Work to complete ▸ Which lines of the data below contain "Neuendorf"? Please show them all.
=======
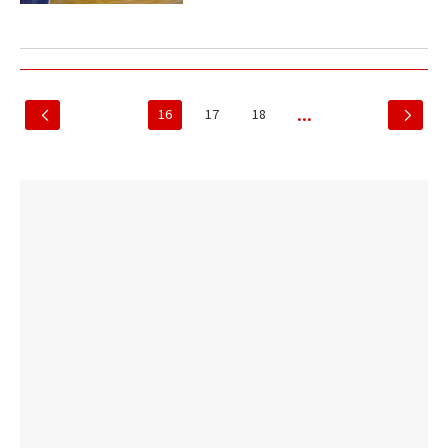
16
17
18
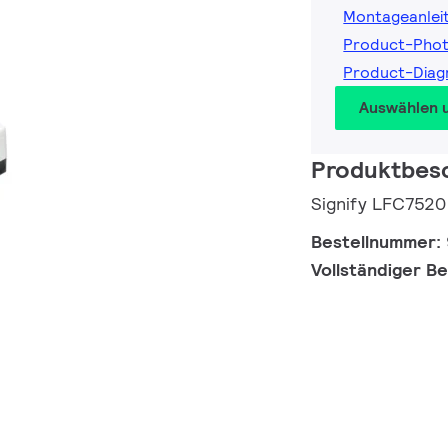
Montageanlei
Product-Pho
Product-Dia
Auswählen 
Produktbes
Signify LFC7520
Bestellnummer:
Vollständiger B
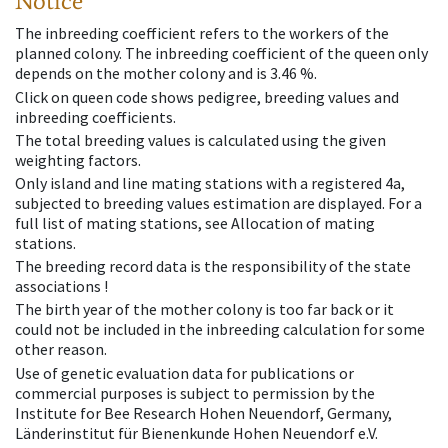
Notice
The inbreeding coefficient refers to the workers of the
planned colony. The inbreeding coefficient of the queen only
depends on the mother colony and is 3.46 %.
Click on queen code shows pedigree, breeding values and
inbreeding coefficients.
The total breeding values is calculated using the given
weighting factors.
Only island and line mating stations with a registered 4a,
subjected to breeding values estimation are displayed. For a
full list of mating stations, see Allocation of mating
stations.
The breeding record data is the responsibility of the state
associations !
The birth year of the mother colony is too far back or it
could not be included in the inbreeding calculation for some
other reason.
Use of genetic evaluation data for publications or
commercial purposes is subject to permission by the
Institute for Bee Research Hohen Neuendorf, Germany,
Länderinstitut für Bienenkunde Hohen Neuendorf e.V.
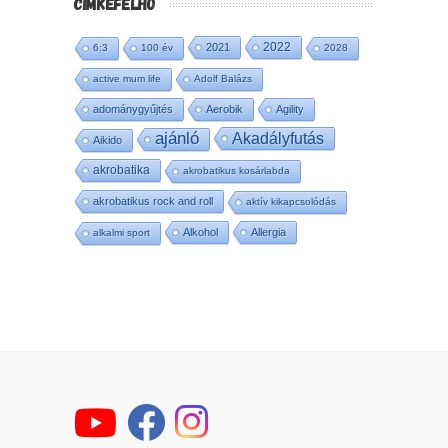
CÍMKEFELHŐ
2022
2021
6:3
100 év
2028
active mum life
Adolf Balázs
adománygyűjtés
Aerobik
Agility
ajánló
Akadályfutás
Aikido
akrobatika
akrobatikus kosárlabda
akrobatikus rock and roll
aktív kikapcsolódás
Alkohol
Allergia
alkalmi sport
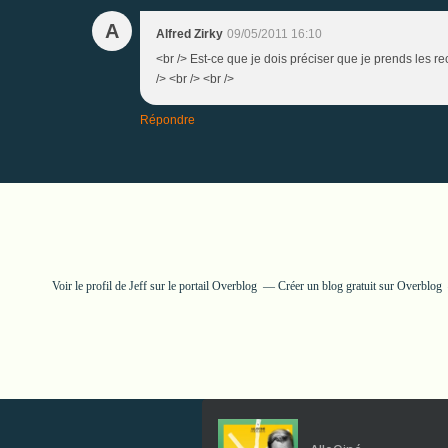
A
Alfred Zirky
09/05/2011 16:10
<br /> Est-ce que je dois préciser que je prends les 
/> <br /> <br />
Répondre
Voir le profil de
Jeff
sur le portail Overblog
Créer un blog gratuit sur Overblog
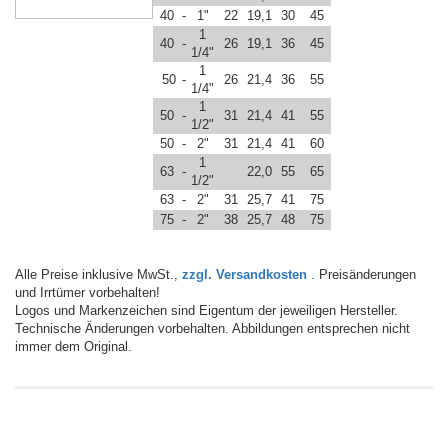
40
-
1"
22
19,1
30
45
1
40
-
26
19,1
36
45
1/4"
1
50
-
26
21,4
36
55
1/4"
1
50
-
31
21,4
41
55
1/2"
50
-
2"
31
21,4
41
60
1
63
-
22,0
55
65
1/2"
63
-
2"
31
25,7
41
75
75
-
2"
38
25,7
48
75
Alle Preise inklusive MwSt.,
zzgl. Versandkosten
. Preisänderungen
und Irrtümer vorbehalten!
Logos und Markenzeichen sind Eigentum der jeweiligen Hersteller.
Technische Änderungen vorbehalten. Abbildungen entsprechen nicht
immer dem Original.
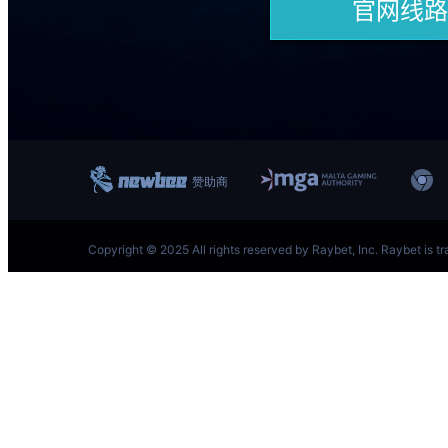
跳
至
内
容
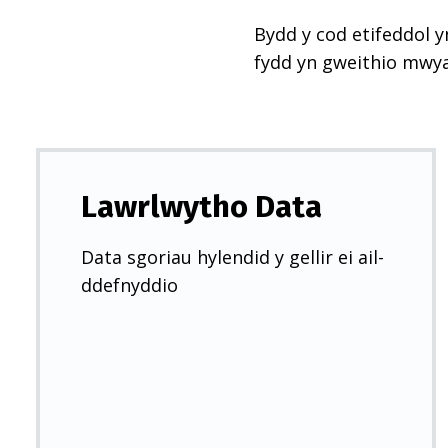
Bydd y cod etifeddol y
fydd yn gweithio mwy
Lawrlwytho Data
Data sgoriau hylendid y gellir ei ail-
ddefnyddio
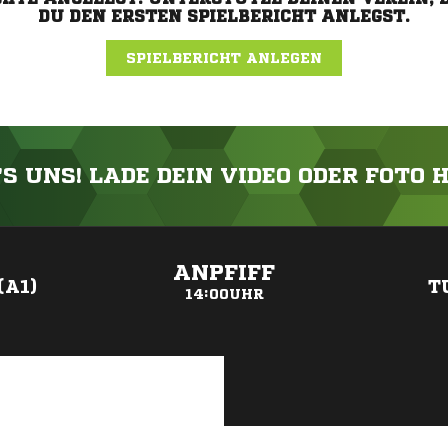
DU DEN ERSTEN SPIELBERICHT ANLEGST.
SPIELBERICHT ANLEGEN
'S UNS! LADE DEIN VIDEO ODER FOTO 
ANZEIGE
ANPFIFF
(A1)
T
14:00UHR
=======
Reply ▸
Institute for Bee Research Hohen Neuendorf, Germany,
Länderinstitut für Bienenkunde Hohen Neuendorf e.V.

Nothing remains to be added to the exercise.